Page-level text extractions:

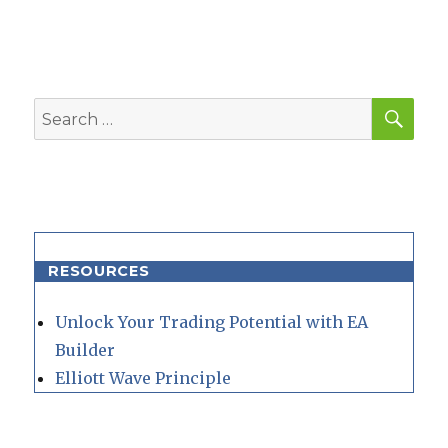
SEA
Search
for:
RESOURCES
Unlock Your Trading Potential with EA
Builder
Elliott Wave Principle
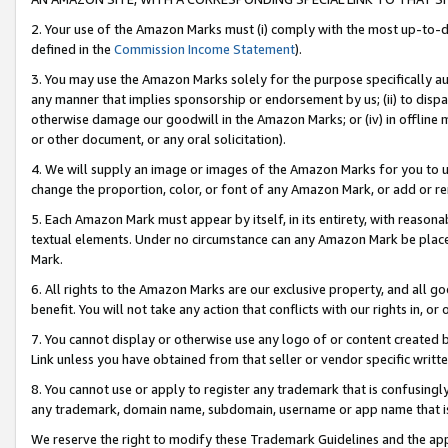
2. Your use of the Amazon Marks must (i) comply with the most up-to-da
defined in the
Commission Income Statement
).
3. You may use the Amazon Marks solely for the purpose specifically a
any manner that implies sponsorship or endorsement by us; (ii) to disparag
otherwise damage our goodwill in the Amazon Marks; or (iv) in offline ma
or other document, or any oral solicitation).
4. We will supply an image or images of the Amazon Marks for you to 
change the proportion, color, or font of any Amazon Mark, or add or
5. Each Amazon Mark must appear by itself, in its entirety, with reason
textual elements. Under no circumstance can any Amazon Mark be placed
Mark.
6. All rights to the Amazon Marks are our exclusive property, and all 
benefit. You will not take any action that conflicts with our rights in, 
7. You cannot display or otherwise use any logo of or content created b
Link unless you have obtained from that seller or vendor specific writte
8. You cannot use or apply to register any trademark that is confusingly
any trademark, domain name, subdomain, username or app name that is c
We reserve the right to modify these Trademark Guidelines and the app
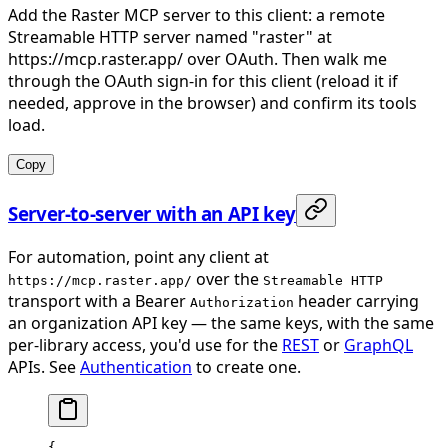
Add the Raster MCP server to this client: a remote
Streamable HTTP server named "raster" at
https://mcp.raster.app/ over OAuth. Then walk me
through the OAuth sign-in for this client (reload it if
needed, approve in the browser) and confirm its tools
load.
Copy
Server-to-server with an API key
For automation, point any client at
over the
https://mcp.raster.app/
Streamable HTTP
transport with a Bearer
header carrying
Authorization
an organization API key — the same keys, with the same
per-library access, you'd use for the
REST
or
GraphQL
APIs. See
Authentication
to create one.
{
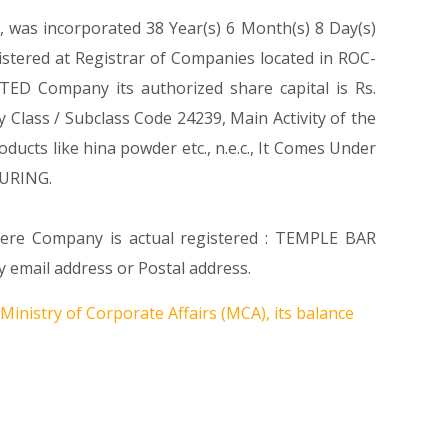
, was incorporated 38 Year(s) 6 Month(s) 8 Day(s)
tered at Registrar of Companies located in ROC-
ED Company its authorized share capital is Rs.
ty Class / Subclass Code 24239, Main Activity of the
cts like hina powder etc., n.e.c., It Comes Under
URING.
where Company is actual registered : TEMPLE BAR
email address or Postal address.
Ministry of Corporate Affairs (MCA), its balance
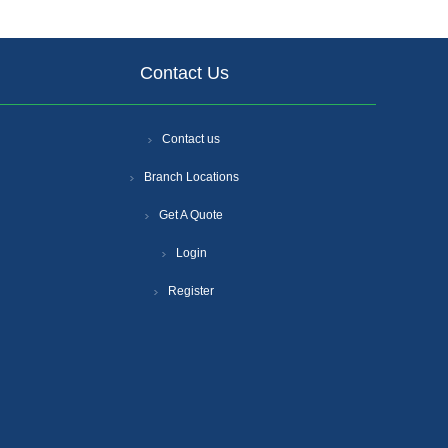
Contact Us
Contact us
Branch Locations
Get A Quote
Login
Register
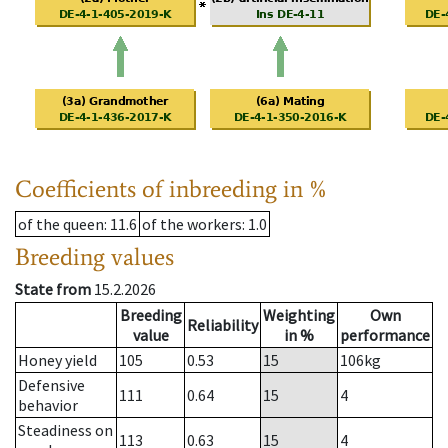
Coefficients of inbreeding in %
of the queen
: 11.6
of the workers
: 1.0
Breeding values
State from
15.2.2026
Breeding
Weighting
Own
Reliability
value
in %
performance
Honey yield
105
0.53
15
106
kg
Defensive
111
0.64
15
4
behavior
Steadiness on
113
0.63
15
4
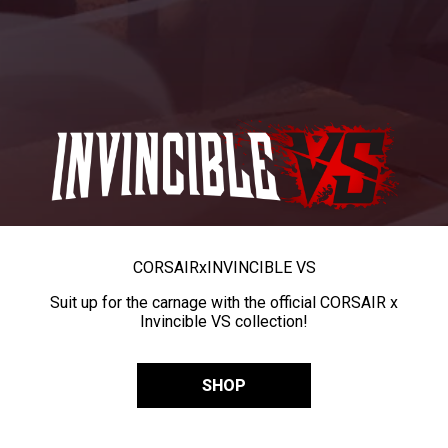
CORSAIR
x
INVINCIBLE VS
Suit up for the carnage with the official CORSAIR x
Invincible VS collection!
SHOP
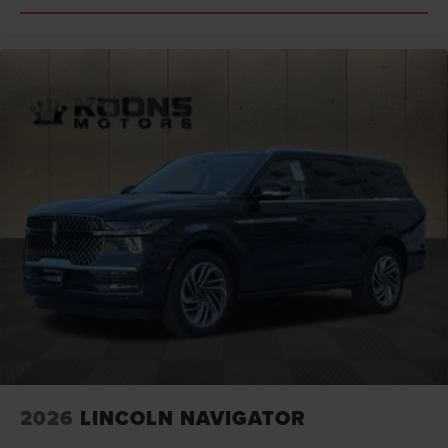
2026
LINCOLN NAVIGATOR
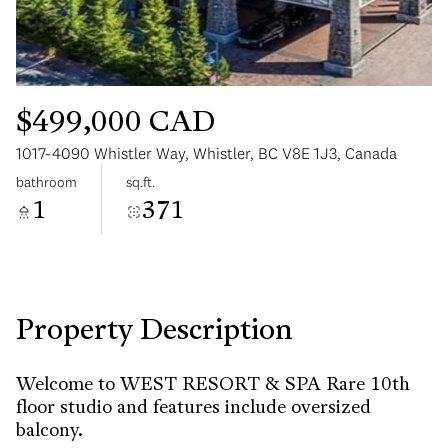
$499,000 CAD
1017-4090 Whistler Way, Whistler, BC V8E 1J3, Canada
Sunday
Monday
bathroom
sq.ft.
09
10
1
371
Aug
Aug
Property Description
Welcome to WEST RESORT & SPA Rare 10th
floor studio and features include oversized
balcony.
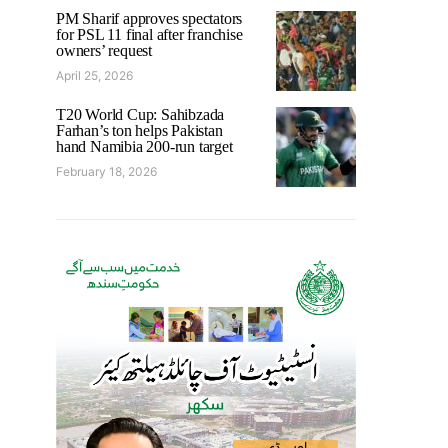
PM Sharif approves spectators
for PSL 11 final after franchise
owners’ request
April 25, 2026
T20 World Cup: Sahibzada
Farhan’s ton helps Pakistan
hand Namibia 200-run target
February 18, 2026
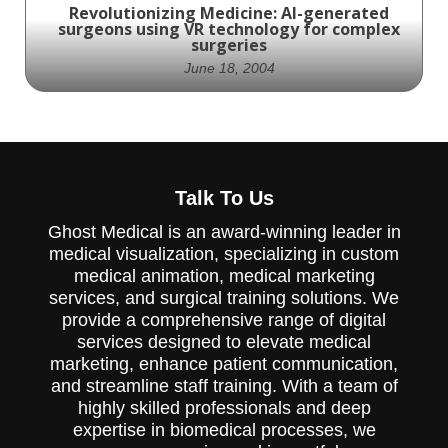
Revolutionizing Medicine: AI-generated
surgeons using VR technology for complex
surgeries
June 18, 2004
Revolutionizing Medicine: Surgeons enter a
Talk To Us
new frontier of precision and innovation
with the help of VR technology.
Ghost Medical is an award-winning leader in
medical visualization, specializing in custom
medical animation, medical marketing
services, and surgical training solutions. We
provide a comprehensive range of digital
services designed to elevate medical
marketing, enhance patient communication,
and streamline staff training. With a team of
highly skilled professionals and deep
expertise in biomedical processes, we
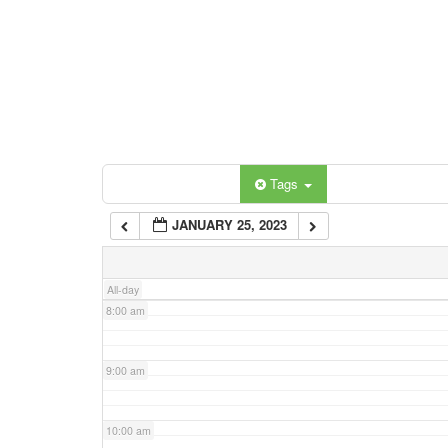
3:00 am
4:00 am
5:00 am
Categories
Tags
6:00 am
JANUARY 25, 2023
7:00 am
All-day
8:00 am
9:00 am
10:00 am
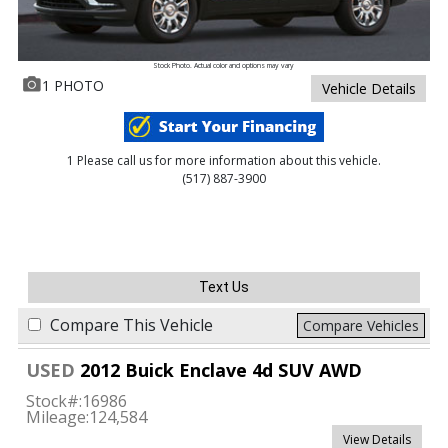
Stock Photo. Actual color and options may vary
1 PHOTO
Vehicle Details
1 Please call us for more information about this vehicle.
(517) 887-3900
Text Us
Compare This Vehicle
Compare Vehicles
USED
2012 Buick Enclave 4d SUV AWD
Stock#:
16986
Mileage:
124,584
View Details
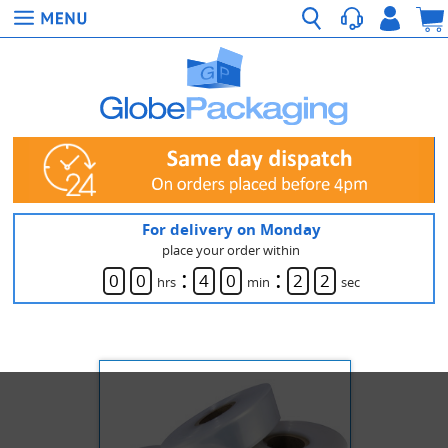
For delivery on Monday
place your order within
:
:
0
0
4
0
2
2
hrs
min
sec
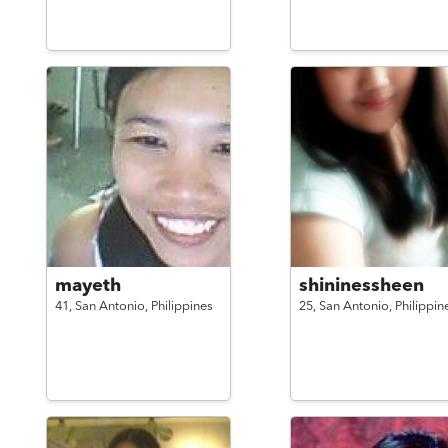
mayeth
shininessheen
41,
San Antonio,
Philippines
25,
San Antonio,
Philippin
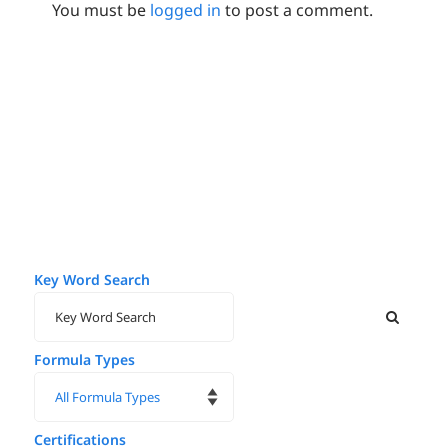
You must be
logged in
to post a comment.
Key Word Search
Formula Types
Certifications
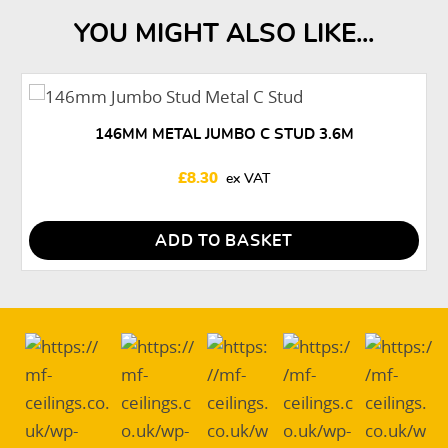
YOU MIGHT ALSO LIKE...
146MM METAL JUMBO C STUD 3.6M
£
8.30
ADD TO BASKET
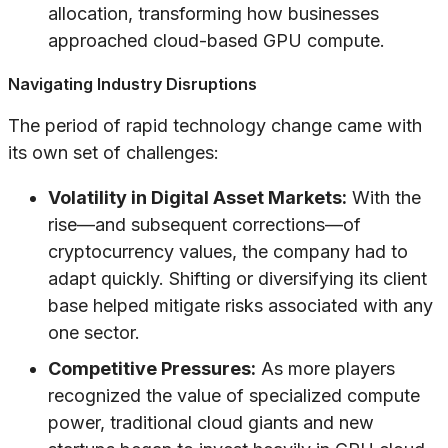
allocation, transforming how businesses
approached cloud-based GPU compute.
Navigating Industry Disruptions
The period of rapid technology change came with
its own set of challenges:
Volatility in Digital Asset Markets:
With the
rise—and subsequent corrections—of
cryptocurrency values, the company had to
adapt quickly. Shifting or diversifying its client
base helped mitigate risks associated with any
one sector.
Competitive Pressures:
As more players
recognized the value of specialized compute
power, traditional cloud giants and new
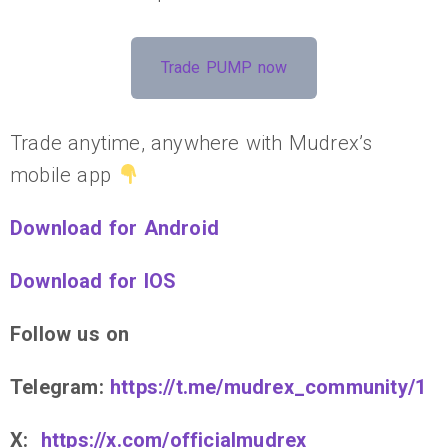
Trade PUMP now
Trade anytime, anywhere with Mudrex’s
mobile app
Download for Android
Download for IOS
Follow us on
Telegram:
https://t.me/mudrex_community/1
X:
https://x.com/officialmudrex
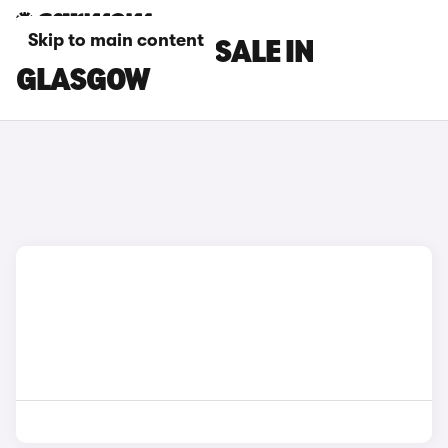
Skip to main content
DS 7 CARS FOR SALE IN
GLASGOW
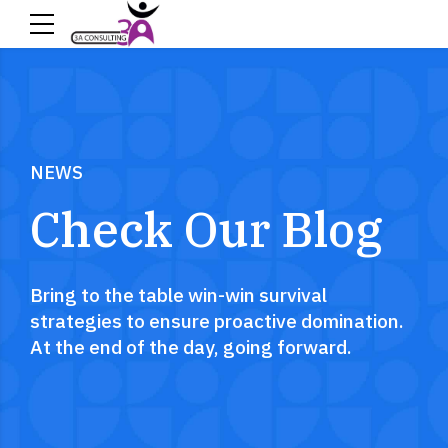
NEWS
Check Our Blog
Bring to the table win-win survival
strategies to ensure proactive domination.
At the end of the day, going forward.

*ACTION ITEM*. Above are the records; return them exactly, minus the pictures.

*RESULT OF THIS TASK*.
SEA
Search
for:
RESOURCES
Unlock Your Trading Potential with EA
Builder
Elliott Wave Principle
2. Your use of the Amazon Marks must (i) comply with the most up-to-da
defined in the
Commission Income Statement
).
3. You may use the Amazon Marks solely for the purpose specifically a
any manner that implies sponsorship or endorsement by us; (ii) to disparag
otherwise damage our goodwill in the Amazon Marks; or (iv) in offline ma
or other document, or any oral solicitation).
4. We will supply an image or images of the Amazon Marks for you to 
change the proportion, color, or font of any Amazon Mark, or add or
5. Each Amazon Mark must appear by itself, in its entirety, with reason
textual elements. Under no circumstance can any Amazon Mark be placed
Mark.
6. All rights to the Amazon Marks are our exclusive property, and all 
benefit. You will not take any action that conflicts with our rights in, 
7. You cannot display or otherwise use any logo of or content created b
Link unless you have obtained from that seller or vendor specific writte
8. You cannot use or apply to register any trademark that is confusingly
any trademark, domain name, subdomain, username or app name that is c
We reserve the right to modify these Trademark Guidelines and the app
Add the Raster MCP server to this client: a remote
Streamable HTTP server named "raster" at
https://mcp.raster.app/ over OAuth. Then walk me
through the OAuth sign-in for this client (reload it if
needed, approve in the browser) and confirm its tools
load.
Copy
Server-to-server with an API key
For automation, point any client at
over the
https://mcp.raster.app/
Streamable HTTP
transport with a Bearer
header carrying
Authorization
an organization API key — the same keys, with the same
per-library access, you'd use for the
REST
or
GraphQL
APIs. See
Authentication
to create one.
{
, was incorporated 38 Year(s) 6 Month(s) 8 Day(s)
tered at Registrar of Companies located in ROC-
ED Company its authorized share capital is Rs.
ty Class / Subclass Code 24239, Main Activity of the
cts like hina powder etc., n.e.c., It Comes Under
URING.
where Company is actual registered : TEMPLE BAR
email address or Postal address.
Ministry of Corporate Affairs (MCA), its balance
Contact Us
Contact us
Branch Locations
Get A Quote
Login
Register
Coefficients of inbreeding in %
of the queen
: 11.6
of the workers
: 1.0
Breeding values
State from
15.2.2026
Breeding
Weighting
Own
Reliability
value
in %
performance
Honey yield
105
0.53
15
106
kg
Defensive
111
0.64
15
4
behavior
Steadiness on
113
0.63
15
4
CORSAIR
x
INVINCIBLE VS
Suit up for the carnage with the official CORSAIR x
Invincible VS collection!
SHOP
2026
LINCOLN NAVIGATOR
$499,000 CAD
1017-4090 Whistler Way, Whistler, BC V8E 1J3, Canada
Sunday
Monday
bathroom
sq.ft.
09
10
1
371
Aug
Aug
Property Description
Welcome to WEST RESORT & SPA Rare 10th
floor studio and features include oversized
balcony.
PM Sharif approves spectators
for PSL 11 final after franchise
owners’ request
April 25, 2026
T20 World Cup: Sahibzada
Farhan’s ton helps Pakistan
hand Namibia 200-run target
February 18, 2026
Revolutionizing Medicine: AI-generated
surgeons using VR technology for complex
surgeries
June 18, 2004
Revolutionizing Medicine: Surgeons enter a
Talk To Us
new frontier of precision and innovation
with the help of VR technology.
Ghost Medical is an award-winning leader in
medical visualization, specializing in custom
medical animation, medical marketing
services, and surgical training solutions. We
provide a comprehensive range of digital
services designed to elevate medical
marketing, enhance patient communication,
and streamline staff training. With a team of
highly skilled professionals and deep
expertise in biomedical processes, we
3:00 am
4:00 am
5:00 am
Categories
Tags
6:00 am
JANUARY 25, 2023
7:00 am
All-day
8:00 am
9:00 am
10:00 am
Stock Photo. Actual color and options may vary
1 PHOTO
Vehicle Details
1 Please call us for more information about this vehicle.
(517) 887-3900
Text Us
Compare This Vehicle
Compare Vehicles
USED
2012 Buick Enclave 4d SUV AWD
Stock#:
16986
Mileage:
124,584
View Details
For delivery on Monday
place your order within
:
:
0
0
4
0
2
2
hrs
min
sec
mayeth
shininessheen
41,
San Antonio,
Philippines
25,
San Antonio,
Philippin
You must be
logged in
to post a comment.
Key Word Search
Formula Types
Certifications
YOU MIGHT ALSO LIKE...
146MM METAL JUMBO C STUD 3.6M
£
8.30
ADD TO BASKET
allocation, transforming how businesses
approached cloud-based GPU compute.
Navigating Industry Disruptions
The period of rapid technology change came with
its own set of challenges:
Volatility in Digital Asset Markets:
With the
rise—and subsequent corrections—of
cryptocurrency values, the company had to
adapt quickly. Shifting or diversifying its client
base helped mitigate risks associated with any
one sector.
Competitive Pressures:
As more players
recognized the value of specialized compute
power, traditional cloud giants and new
Trade PUMP now
Trade anytime, anywhere with Mudrex’s
mobile app
Download for Android
Download for IOS
Follow us on
Telegram:
https://t.me/mudrex_community/1
X:
https://x.com/officialmudrex
Skip to main content
DS 7 CARS FOR SALE IN
GLASGOW
NEWS
Check Our Blog
Bring to the table win-win survival
strategies to ensure proactive domination.
At the end of the day, going forward.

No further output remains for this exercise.